- The Environmental Protection Agency has proposed a Significant New Use Rule (SNUR) that would allow the use of asbestos in certain building materials and other products on a case-by-case basis. The EPA is taking public comment on the rule through Aug. 10.
- The "significant new use" in the rule refers to manufacturing and other processes where asbestos is not currently in use — including but not limited to adhesives, sealants, roof and non-roof coatings; extruded sealant tape and other tape; high-grade electrical paper; millboard; pipeline wrap; reinforced plastics; roofing felt; asbestos floor tile and any other building material other than cement, according to the agency's notice in the Federal Register. The use is considered new if initiated after Aug. 25, 1989. If authorized, the new rule would allow manufacturers to include asbestos in these products if they give the EPA 90 days' notice prior to beginning the manufacturing process and pass an agency review. That review could include a determination as to whether the new use poses an unreasonable risk.
- Contrary to what some might believe, many materials and products made with asbestos are not forbidden in the U.S., even though the EPA acknowledges the material has been associated with lung cancer, mesothelioma and asbestosis. The agency did issue a rule in 1989 banning a number of asbestos-containing products, but an appeals court vacated that rule in 1991, overturning most of the ban, with the exception of corrugated paper, rollboard, commercial paper, specialty paper and flooring felt.

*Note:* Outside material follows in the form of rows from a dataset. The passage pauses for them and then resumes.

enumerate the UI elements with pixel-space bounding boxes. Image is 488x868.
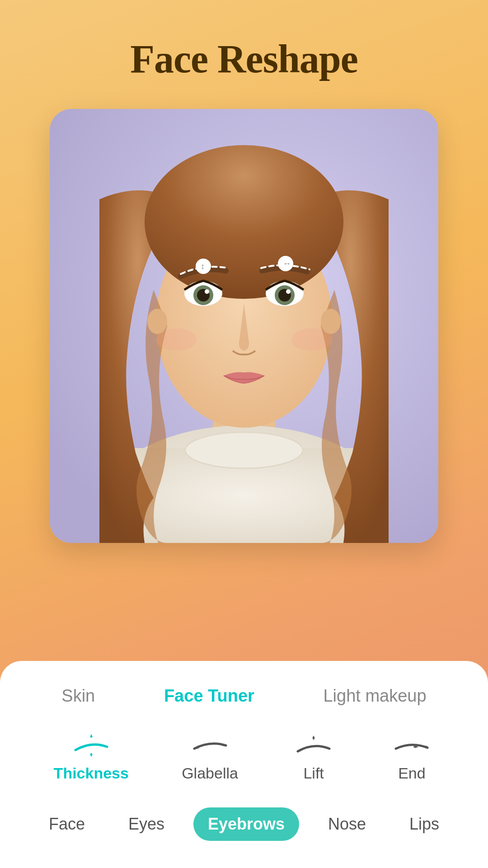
svg-marker-26 <box>90 754 93 757</box>
tool-thickness[interactable]: Thickness <box>54 733 129 782</box>
thickness-icon <box>69 733 114 758</box>
tool-end[interactable]: End <box>389 733 434 782</box>
tool-lift[interactable]: Lift <box>291 733 336 782</box>
end-icon <box>389 733 434 758</box>
category-nose[interactable]: Nose <box>314 807 380 841</box>
tabs-row: Skin Face Tuner Light makeup <box>27 683 461 709</box>
category-eyes[interactable]: Eyes <box>114 807 179 841</box>
category-lips[interactable]: Lips <box>395 807 454 841</box>
glabella-icon <box>188 733 233 758</box>
category-face[interactable]: Face <box>34 807 99 841</box>
svg-point-12 <box>205 289 209 294</box>
thickness-label: Thickness <box>54 764 129 782</box>
tab-face-tuner[interactable]: Face Tuner <box>155 683 263 709</box>
svg-point-4 <box>185 432 303 468</box>
tab-skin[interactable]: Skin <box>52 683 104 709</box>
svg-point-16 <box>286 289 291 294</box>
svg-point-7 <box>147 309 167 334</box>
svg-point-6 <box>145 145 343 299</box>
category-eyebrows[interactable]: Eyebrows <box>193 807 299 841</box>
glabella-label: Glabella <box>182 764 238 782</box>
svg-text:↔: ↔ <box>283 259 291 268</box>
tab-light-makeup[interactable]: Light makeup <box>314 683 435 709</box>
lift-label: Lift <box>303 764 324 782</box>
svg-point-17 <box>156 328 197 351</box>
end-label: End <box>398 764 426 782</box>
tool-glabella[interactable]: Glabella <box>182 733 238 782</box>
photo-card: ↕ ↔ <box>50 109 438 543</box>
page-title: Face Reshape <box>130 36 358 82</box>
bottom-panel: Skin Face Tuner Light makeup Thickness <box>0 661 488 868</box>
person-photo: ↕ ↔ <box>50 109 438 543</box>
svg-text:↕: ↕ <box>201 262 205 271</box>
category-row: Face Eyes Eyebrows Nose Lips <box>27 807 461 841</box>
tools-row: Thickness Glabella <box>27 733 461 782</box>
svg-point-18 <box>291 328 332 351</box>
svg-marker-24 <box>90 734 93 737</box>
svg-point-8 <box>321 309 341 334</box>
lift-icon <box>291 733 336 758</box>
svg-marker-32 <box>312 736 315 738</box>
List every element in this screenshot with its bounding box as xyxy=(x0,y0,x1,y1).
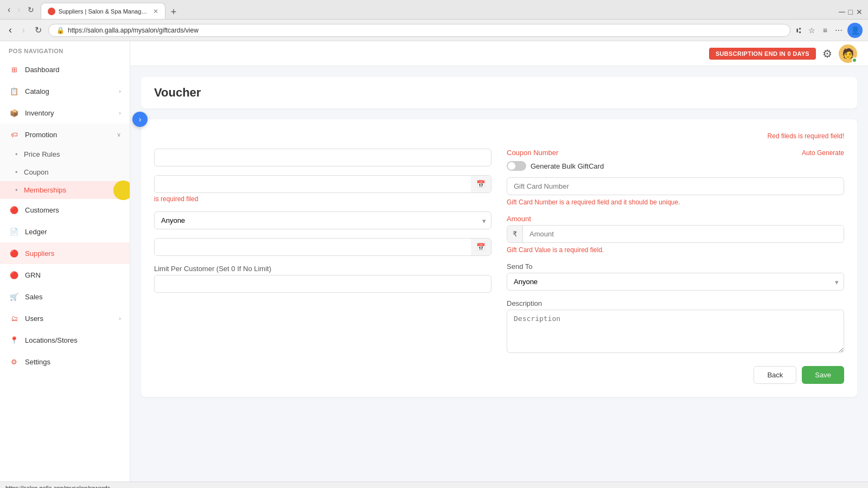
form-actions: Back Save xyxy=(154,366,844,384)
tab-close-icon[interactable]: ✕ xyxy=(153,8,158,15)
auto-generate-link[interactable]: Auto Generate xyxy=(802,149,844,157)
form-group-send-to-left: Anyone ▾ xyxy=(154,211,492,229)
sidebar-expand-btn[interactable]: › xyxy=(132,112,148,127)
amount-input[interactable] xyxy=(523,226,844,242)
url-display[interactable]: https://salon.galla.app/mysalon/giftcard… xyxy=(68,27,782,34)
content-area: Voucher Red fileds is required field! xyxy=(130,66,868,408)
sidebar-item-inventory[interactable]: 📦 Inventory › xyxy=(0,102,130,124)
main-content: SUBSCRIPTION END IN 0 DAYS ⚙ 🧑 Voucher R… xyxy=(130,41,868,481)
amount-error-text: Gift Card Value is a required field. xyxy=(507,246,844,254)
status-url: https://salon.galla.app/mysalon/rewards xyxy=(5,485,110,489)
nav-forward-btn[interactable]: › xyxy=(18,23,28,37)
bulk-gift-label: Generate Bulk GiftCard xyxy=(531,162,604,170)
sidebar-item-settings[interactable]: ⚙ Settings xyxy=(0,351,130,373)
sales-icon: 🛒 xyxy=(9,291,20,302)
minimize-btn[interactable]: ─ xyxy=(839,7,845,17)
send-to-select-left[interactable]: Anyone xyxy=(154,211,492,229)
maximize-btn[interactable]: □ xyxy=(848,8,853,16)
sidebar: POS NAVIGATION ⊞ Dashboard 📋 Catalog › 📦… xyxy=(0,41,130,481)
browser-forward-btn[interactable]: › xyxy=(15,5,22,15)
date-input[interactable] xyxy=(155,176,471,192)
browser-back-btn[interactable]: ‹ xyxy=(5,5,12,15)
sidebar-item-sales[interactable]: 🛒 Sales xyxy=(0,286,130,307)
more-btn[interactable]: ⋯ xyxy=(832,23,845,38)
coupon-label: Coupon xyxy=(24,168,49,176)
date-input-wrapper: 📅 xyxy=(154,175,492,193)
favorites-btn[interactable]: ☆ xyxy=(806,23,818,38)
tab-title: Suppliers | Salon & Spa Manager... xyxy=(59,8,149,15)
inventory-icon: 📦 xyxy=(9,107,20,118)
sidebar-item-locations[interactable]: 📍 Locations/Stores xyxy=(0,329,130,351)
form-group-voucher-name xyxy=(154,149,492,166)
profile-avatar[interactable]: 👤 xyxy=(847,23,863,38)
send-to-group: Send To Anyone ▾ xyxy=(507,262,844,291)
date-picker-btn[interactable]: 📅 xyxy=(471,176,491,192)
new-tab-button[interactable]: + xyxy=(168,7,180,18)
sidebar-item-memberships[interactable]: Memberships xyxy=(0,181,130,199)
expiry-date-wrapper: 📅 xyxy=(154,238,492,256)
expiry-date-input[interactable] xyxy=(155,239,471,255)
browser-tab[interactable]: Suppliers | Salon & Spa Manager... ✕ xyxy=(41,3,165,19)
limit-input[interactable] xyxy=(154,275,492,293)
send-to-select-wrapper: Anyone ▾ xyxy=(154,211,492,229)
sidebar-item-price-rules[interactable]: Price Rules xyxy=(0,145,130,163)
chevron-right-icon: › xyxy=(119,110,121,116)
page-header: Voucher xyxy=(141,77,857,108)
sidebar-item-ledger[interactable]: 📄 Ledger xyxy=(0,221,130,242)
sidebar-item-label: Catalog xyxy=(25,87,49,95)
sidebar-item-label: Users xyxy=(25,314,43,323)
voucher-name-input[interactable] xyxy=(154,149,492,166)
send-to-select[interactable]: Anyone xyxy=(507,273,844,291)
amount-prefix: ₹ xyxy=(507,226,523,242)
sidebar-item-users[interactable]: 🗂 Users › xyxy=(0,307,130,329)
chevron-right-icon: › xyxy=(119,88,121,94)
browser-refresh-btn[interactable]: ↻ xyxy=(25,5,36,14)
catalog-icon: 📋 xyxy=(9,86,20,97)
form-group-expiry: 📅 xyxy=(154,238,492,256)
sidebar-item-label: GRN xyxy=(25,271,41,279)
form-group-limit: Limit Per Customer (Set 0 If No Limit) xyxy=(154,265,492,293)
promotion-icon: 🏷 xyxy=(9,129,20,140)
back-button[interactable]: Back xyxy=(754,366,796,384)
sidebar-item-promotion[interactable]: 🏷 Promotion ∨ xyxy=(0,124,130,145)
nav-back-btn[interactable]: ‹ xyxy=(5,23,15,37)
description-textarea[interactable] xyxy=(507,310,844,353)
settings-nav-icon: ⚙ xyxy=(9,356,20,367)
sidebar-item-grn[interactable]: 🔴 GRN xyxy=(0,264,130,286)
sidebar-item-customers[interactable]: 🔴 Customers xyxy=(0,199,130,221)
settings-button[interactable]: ⚙ xyxy=(822,47,832,60)
sidebar-item-label: Sales xyxy=(25,293,43,301)
sidebar-item-coupon[interactable]: Coupon xyxy=(0,163,130,181)
sidebar-item-label: Suppliers xyxy=(25,249,54,258)
users-icon: 🗂 xyxy=(9,313,20,324)
toggle-switch[interactable] xyxy=(507,161,526,171)
description-group: Description xyxy=(507,299,844,353)
date-error-text: is required filed xyxy=(154,195,492,203)
avatar-emoji: 🧑 xyxy=(842,48,854,60)
highlight-dot xyxy=(113,181,130,200)
gift-card-number-input[interactable] xyxy=(507,177,844,195)
pos-nav-header: POS NAVIGATION xyxy=(0,41,130,59)
required-note: Red fileds is required field! xyxy=(154,132,844,140)
expiry-date-picker-btn[interactable]: 📅 xyxy=(471,239,491,255)
locations-icon: 📍 xyxy=(9,335,20,345)
suppliers-icon: 🔴 xyxy=(9,248,20,259)
dashboard-icon: ⊞ xyxy=(9,64,20,75)
limit-label: Limit Per Customer (Set 0 If No Limit) xyxy=(154,265,492,273)
avatar[interactable]: 🧑 xyxy=(839,44,857,63)
close-btn[interactable]: ✕ xyxy=(856,8,863,16)
reading-view-btn[interactable]: ≡ xyxy=(820,23,830,38)
sidebar-item-label: Customers xyxy=(25,206,59,214)
sidebar-item-suppliers[interactable]: 🔴 Suppliers xyxy=(0,242,130,264)
chevron-right-icon: › xyxy=(119,315,121,322)
sidebar-item-catalog[interactable]: 📋 Catalog › xyxy=(0,80,130,102)
sidebar-item-label: Settings xyxy=(25,358,50,366)
save-button[interactable]: Save xyxy=(802,366,844,384)
extensions-btn[interactable]: ⑆ xyxy=(794,23,803,38)
coupon-number-group: Coupon Number Auto Generate Generate Bul… xyxy=(507,149,844,206)
sidebar-item-dashboard[interactable]: ⊞ Dashboard xyxy=(0,59,130,80)
form-left: 📅 is required filed Anyone ▾ xyxy=(154,149,492,353)
nav-refresh-btn[interactable]: ↻ xyxy=(31,24,45,36)
sidebar-item-label: Locations/Stores xyxy=(25,336,78,344)
status-bar: https://salon.galla.app/mysalon/rewards xyxy=(0,481,868,488)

There seems to be a trend toward less EPA oversight of asbestos and other potentially toxic chemicals. In October, the agency decided to forego the congressionally mandated review of asbestos-containing material installed between 1970 and 2016, as well as that of flame retardants and other toxic substances in favor of a more limited examination of those products during the manufacturing process. Former EPA chief Scott Pruitt said the review ordered by Congress fell outside of the agency's original mandate, but critics accused the Trump administration of trying to placate the chemical industry.
President Donald Trump's administration has also leaned toward bypassing environmental regulations when it comes to work on the border wall between the U.S. and Mexico. The Department of Homeland Security published a notice at the beginning of the year stating its intent to waive several historic preservation and environmental laws like the Clean Air Act in order to speed up a section of wall construction at the Santa Teresa border crossing in New Mexico. The DHS claimed there was an immediate need for a planned vehicle barrier replacement and bollard wall as the area saw high levels of illegal entry, some of it associated with drug trafficking.